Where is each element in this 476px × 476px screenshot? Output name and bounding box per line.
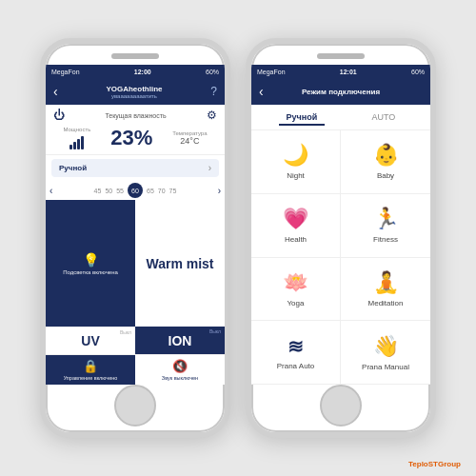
header-title-area-1: YOGAheothline увааааааааатить [58,85,211,99]
carrier-2: MegaFon [257,69,286,75]
baby-label: Baby [377,171,394,180]
speed-65[interactable]: 65 [147,188,154,194]
uv-off-label: Выкл [120,329,131,335]
phone-2-header: ‹ Режим подключения [251,78,430,105]
bar1 [69,145,72,149]
mode-meditation[interactable]: 🧘 Meditation [341,258,430,322]
sound-cell[interactable]: 🔇 Звук выключен [135,355,225,385]
meditation-label: Meditation [368,299,404,307]
prana-auto-icon: ≋ [288,335,304,358]
speed-75[interactable]: 75 [169,188,177,194]
help-icon-1[interactable]: ? [210,85,217,98]
bulb-icon: 💡 [83,252,99,268]
top-bar-1: ⏻ Текущая влажность ⚙ [46,105,225,124]
phone-2: MegaFon 12:01 60% ‹ Режим подключения Ру… [246,38,436,438]
watermark-suffix: Group [438,460,461,468]
health-label: Health [285,235,307,244]
backlight-cell[interactable]: 💡 Подсветка включена [46,200,135,327]
battery-1: 60% [206,69,219,75]
bar4 [81,136,84,149]
tab-manual[interactable]: Ручной [279,110,326,126]
mode-label: Ручной [59,164,87,172]
bar2 [73,142,76,149]
speed-items: 45 50 55 60 65 70 75 [94,183,177,198]
phone-1-header: ‹ YOGAheothline увааааааааатить ? [46,78,225,105]
lock-icon: 🔒 [83,359,98,373]
mode-arrow-icon: › [208,163,211,173]
ion-off-label: Выкл [209,328,221,334]
phone-2-status-bar: MegaFon 12:01 60% [251,65,430,78]
baby-icon: 👶 [373,143,399,168]
mode-yoga[interactable]: 🪷 Yoga [251,258,341,322]
watermark: TeploSTGroup [408,460,461,468]
mode-health[interactable]: 💗 Health [251,194,341,258]
mode-tabs: Ручной AUTO [251,105,430,130]
tab-auto[interactable]: AUTO [365,110,404,126]
humidity-value: 23% [110,126,152,150]
power-icon-1[interactable]: ⏻ [53,109,65,122]
speed-prev-button[interactable]: ‹ [50,186,52,196]
uv-cell[interactable]: Выкл UV [46,327,135,354]
warm-mist-label: Warm mist [146,256,213,271]
prana-manual-label: Prana Manual [362,363,409,371]
speed-row: ‹ 45 50 55 60 65 70 75 › [46,181,225,200]
speed-70[interactable]: 70 [158,188,166,194]
phone-1-status-bar: MegaFon 12:00 60% [46,65,225,78]
power-meta: Мощность [63,127,90,149]
sound-icon: 🔇 [172,359,188,373]
mode-fitness[interactable]: 🏃 Fitness [341,194,430,258]
watermark-brand: ST [428,460,438,468]
phone-1-screen: MegaFon 12:00 60% ‹ YOGAheothline уваааа… [46,65,225,385]
uv-label: UV [81,333,99,348]
phone-1: MegaFon 12:00 60% ‹ YOGAheothline уваааа… [40,38,230,438]
time-1: 12:00 [134,69,151,75]
health-icon: 💗 [283,207,308,231]
warm-mist-cell[interactable]: Warm mist [135,200,225,327]
mode-baby[interactable]: 👶 Baby [341,130,430,194]
mode-prana-auto[interactable]: ≋ Prana Auto [251,321,341,385]
prana-manual-icon: 👋 [373,334,399,359]
sound-label: Звук выключен [162,375,198,381]
back-button-2[interactable]: ‹ [259,84,264,99]
scene: MegaFon 12:00 60% ‹ YOGAheothline уваааа… [0,0,476,476]
bar3 [77,139,80,149]
humidity-section: Мощность 23% Температура 24°C [46,124,225,155]
speed-55[interactable]: 55 [116,188,124,194]
watermark-prefix: Teplo [408,460,428,468]
speed-next-button[interactable]: › [218,186,221,196]
phone-2-screen: MegaFon 12:01 60% ‹ Режим подключения Ру… [251,65,430,385]
app-subtitle-1: увааааааааатить [58,93,211,99]
yoga-icon: 🪷 [283,270,308,295]
temp-value: 24°C [180,136,199,146]
bottom-controls: 🔒 Управление включено 🔇 Звук выключен [46,354,225,385]
yoga-label: Yoga [288,299,305,307]
mode-bar[interactable]: Ручной › [51,159,219,177]
fitness-label: Fitness [373,235,398,244]
app-title-1: YOGAheothline [58,85,211,93]
current-humidity-label: Текущая влажность [65,112,207,119]
mode-night[interactable]: 🌙 Night [251,130,341,194]
night-icon: 🌙 [283,143,308,168]
ion-cell[interactable]: Выкл ION [135,327,225,354]
speed-60[interactable]: 60 [128,183,143,198]
backlight-label: Подсветка включена [63,269,118,275]
speed-50[interactable]: 50 [105,188,112,194]
uv-ion-row: Выкл UV Выкл ION [46,327,225,354]
lock-cell[interactable]: 🔒 Управление включено [46,355,135,385]
ion-label: ION [169,333,192,348]
lock-label: Управление включено [64,375,118,381]
mode-prana-manual[interactable]: 👋 Prana Manual [341,321,430,385]
prana-auto-label: Prana Auto [277,362,315,370]
time-2: 12:01 [340,69,357,75]
fitness-icon: 🏃 [373,207,399,231]
speed-45[interactable]: 45 [94,188,102,194]
battery-2: 60% [411,69,425,75]
p2-title: Режим подключения [302,88,380,96]
night-label: Night [287,171,305,180]
signal-bars [69,132,84,149]
controls-grid: 💡 Подсветка включена Warm mist [46,200,225,327]
gear-icon-1[interactable]: ⚙ [207,109,217,122]
carrier-1: MegaFon [51,69,80,75]
meditation-icon: 🧘 [373,270,399,295]
mode-grid: 🌙 Night 👶 Baby 💗 Health 🏃 Fitness 🪷 [251,130,430,385]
===
_Task instructions_:
In the reply, each line of the data must appear exactly as written, and no picture may appear.

_Answer below_:
Where is each element in this 476px × 476px screenshot? Output name and bounding box per line.
header-title-area-1: YOGAheothline увааааааааатить [58,85,211,99]
carrier-2: MegaFon [257,69,286,75]
baby-label: Baby [377,171,394,180]
speed-65[interactable]: 65 [147,188,154,194]
uv-off-label: Выкл [120,329,131,335]
phone-2-header: ‹ Режим подключения [251,78,430,105]
bar1 [69,145,72,149]
mode-meditation[interactable]: 🧘 Meditation [341,258,430,322]
sound-cell[interactable]: 🔇 Звук выключен [135,355,225,385]
meditation-label: Meditation [368,299,404,307]
prana-auto-icon: ≋ [288,335,304,358]
speed-75[interactable]: 75 [169,188,177,194]
help-icon-1[interactable]: ? [210,85,217,98]
bulb-icon: 💡 [83,252,99,268]
top-bar-1: ⏻ Текущая влажность ⚙ [46,105,225,124]
phone-2: MegaFon 12:01 60% ‹ Режим подключения Ру… [246,38,436,438]
watermark-suffix: Group [438,460,461,468]
health-label: Health [285,235,307,244]
backlight-cell[interactable]: 💡 Подсветка включена [46,200,135,327]
battery-1: 60% [206,69,219,75]
bar4 [81,136,84,149]
tab-manual[interactable]: Ручной [279,110,326,126]
mode-label: Ручной [59,164,87,172]
bar2 [73,142,76,149]
speed-items: 45 50 55 60 65 70 75 [94,183,177,198]
phone-1-header: ‹ YOGAheothline увааааааааатить ? [46,78,225,105]
lock-icon: 🔒 [83,359,98,373]
mode-arrow-icon: › [208,163,211,173]
ion-off-label: Выкл [209,328,221,334]
phone-2-status-bar: MegaFon 12:01 60% [251,65,430,78]
baby-icon: 👶 [373,143,399,168]
mode-yoga[interactable]: 🪷 Yoga [251,258,341,322]
watermark: TeploSTGroup [408,460,461,468]
mode-health[interactable]: 💗 Health [251,194,341,258]
mode-tabs: Ручной AUTO [251,105,430,130]
tab-auto[interactable]: AUTO [365,110,404,126]
humidity-value: 23% [110,126,152,150]
power-icon-1[interactable]: ⏻ [53,109,65,122]
speed-prev-button[interactable]: ‹ [50,186,52,196]
uv-cell[interactable]: Выкл UV [46,327,135,354]
warm-mist-label: Warm mist [146,256,213,271]
prana-manual-label: Prana Manual [362,363,409,371]
speed-row: ‹ 45 50 55 60 65 70 75 › [46,181,225,200]
speed-70[interactable]: 70 [158,188,166,194]
phone-1-status-bar: MegaFon 12:00 60% [46,65,225,78]
power-meta: Мощность [63,127,90,149]
sound-icon: 🔇 [172,359,188,373]
mode-fitness[interactable]: 🏃 Fitness [341,194,430,258]
watermark-brand: ST [428,460,438,468]
phone-1-screen: MegaFon 12:00 60% ‹ YOGAheothline уваааа… [46,65,225,385]
uv-label: UV [81,333,99,348]
phone-1: MegaFon 12:00 60% ‹ YOGAheothline уваааа… [40,38,230,438]
time-1: 12:00 [134,69,151,75]
health-icon: 💗 [283,207,308,231]
warm-mist-cell[interactable]: Warm mist [135,200,225,327]
mode-baby[interactable]: 👶 Baby [341,130,430,194]
mode-prana-auto[interactable]: ≋ Prana Auto [251,321,341,385]
prana-manual-icon: 👋 [373,334,399,359]
sound-label: Звук выключен [162,375,198,381]
back-button-2[interactable]: ‹ [259,84,264,99]
scene: MegaFon 12:00 60% ‹ YOGAheothline уваааа… [0,0,476,476]
bar3 [77,139,80,149]
humidity-section: Мощность 23% Температура 24°C [46,124,225,155]
speed-55[interactable]: 55 [116,188,124,194]
watermark-prefix: Teplo [408,460,428,468]
speed-next-button[interactable]: › [218,186,221,196]
phone-2-screen: MegaFon 12:01 60% ‹ Режим подключения Ру… [251,65,430,385]
app-subtitle-1: увааааааааатить [58,93,211,99]
yoga-icon: 🪷 [283,270,308,295]
temp-value: 24°C [180,136,199,146]
bottom-controls: 🔒 Управление включено 🔇 Звук выключен [46,354,225,385]
yoga-label: Yoga [288,299,305,307]
mode-bar[interactable]: Ручной › [51,159,219,177]
fitness-label: Fitness [373,235,398,244]
app-title-1: YOGAheothline [58,85,211,93]
current-humidity-label: Текущая влажность [65,112,207,119]
mode-night[interactable]: 🌙 Night [251,130,341,194]
night-icon: 🌙 [283,143,308,168]
ion-cell[interactable]: Выкл ION [135,327,225,354]
speed-60[interactable]: 60 [128,183,143,198]
backlight-label: Подсветка включена [63,269,118,275]
speed-50[interactable]: 50 [105,188,112,194]
uv-ion-row: Выкл UV Выкл ION [46,327,225,354]
lock-cell[interactable]: 🔒 Управление включено [46,355,135,385]
ion-label: ION [169,333,192,348]
lock-label: Управление включено [64,375,118,381]
mode-prana-manual[interactable]: 👋 Prana Manual [341,321,430,385]
prana-auto-label: Prana Auto [277,362,315,370]
time-2: 12:01 [340,69,357,75]
fitness-icon: 🏃 [373,207,399,231]
speed-45[interactable]: 45 [94,188,102,194]
battery-2: 60% [411,69,425,75]
p2-title: Режим подключения [302,88,380,96]
night-label: Night [287,171,305,180]
signal-bars [69,132,84,149]
controls-grid: 💡 Подсветка включена Warm mist [46,200,225,327]
gear-icon-1[interactable]: ⚙ [207,109,217,122]
carrier-1: MegaFon [51,69,80,75]
meditation-icon: 🧘 [373,270,399,295]
mode-grid: 🌙 Night 👶 Baby 💗 Health 🏃 Fitness 🪷 [251,130,430,385]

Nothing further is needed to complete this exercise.